We’re predicting poké will be a huge global trend.. This spicy Hawaiian tuna poké bowl with avo, baby marrow noodles and kale chips is best eaten casually, by the seaside. Here’s s a sensational recipe to try at home (seaside optional).
Spicy Hawaiian tuna poké bowl with avo, baby marrow noodles and kale chips
Spicy Hawaiian tuna poké
- pinch dried chilli flakes
- 4 spring onions, finely sliced
- 10ml (2 tsp) onion, peeled and finely grated
- 5ml (1 tps) fresh ginger, peeled and grated
- 30ml (2 tbsp) rice vinegar
- 15ml (1 tbsp) sesame oil
- 200g sushi-grade fresh/frozen tuna steaks, defrosted if frozen and cut into 1cm cubes
- sea salt, to taste
- 1 avocado, peeled, pitted and cubed
- 200g baby-marrow noodles, lightly steamed
- olive oil, to toss
- handful sesame seeds, toasted
- large handful store-bought kale chips,
- (available at woolworths.co.za, faithful-to-nature.co.za and health stores)
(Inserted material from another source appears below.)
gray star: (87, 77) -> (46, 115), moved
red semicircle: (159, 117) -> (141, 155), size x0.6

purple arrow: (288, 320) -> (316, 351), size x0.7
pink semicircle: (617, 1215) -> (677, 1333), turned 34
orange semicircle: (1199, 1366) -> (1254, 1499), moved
- pickled jalapeños (optional)
- baby bright lights spinach leaves (optional)
For the poké, combine the chilli flakes, spring onion, onion, ginger, vinegar and sesame oil in a bowl. Add the tuna cubes and toss to coat. Cover with cling film and refrigerate for at least 1 hour, tossing occasionally.
Season the tuna well with salt and taste – adjusting the seasoning if necessary. Gently toss the avocado cubes in with the tuna.
Toss the baby marrow noodles with some olive oil and season well to taste. Add noodles to each bowl and top with the tuna-and-avo mixture. Sprinkle with sesame seeds and serve with kale chips, pickled jalapeños and baby bright lights spinach leaves, if desired.